[REQUIRED WORK]:
Word for word, give the data again without its pictures.

(Collected data)

§ §

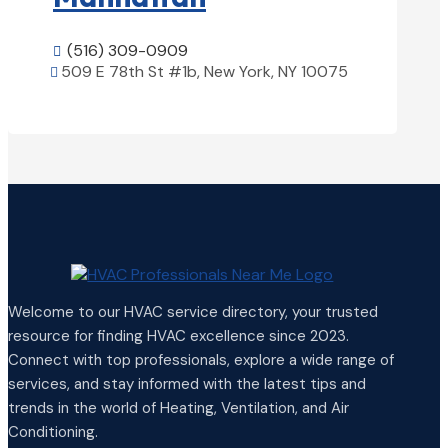
(516) 309-0909

509 E 78th St #1b, New York, NY 10075

View Details

Welcome to our HVAC service directory, your trusted
resource for finding HVAC excellence since 2023.
Connect with top professionals, explore a wide range of
services, and stay informed with the latest tips and
trends in the world of Heating, Ventilation, and Air
Conditioning.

§ §

[ANSWER BELOW]:
(516) 309-0909

509 E 78th St #1b, New York, NY 10075

View Details

Welcome to our HVAC service directory, your trusted
resource for finding HVAC excellence since 2023.
Connect with top professionals, explore a wide range of
services, and stay informed with the latest tips and
trends in the world of Heating, Ventilation, and Air
Conditioning.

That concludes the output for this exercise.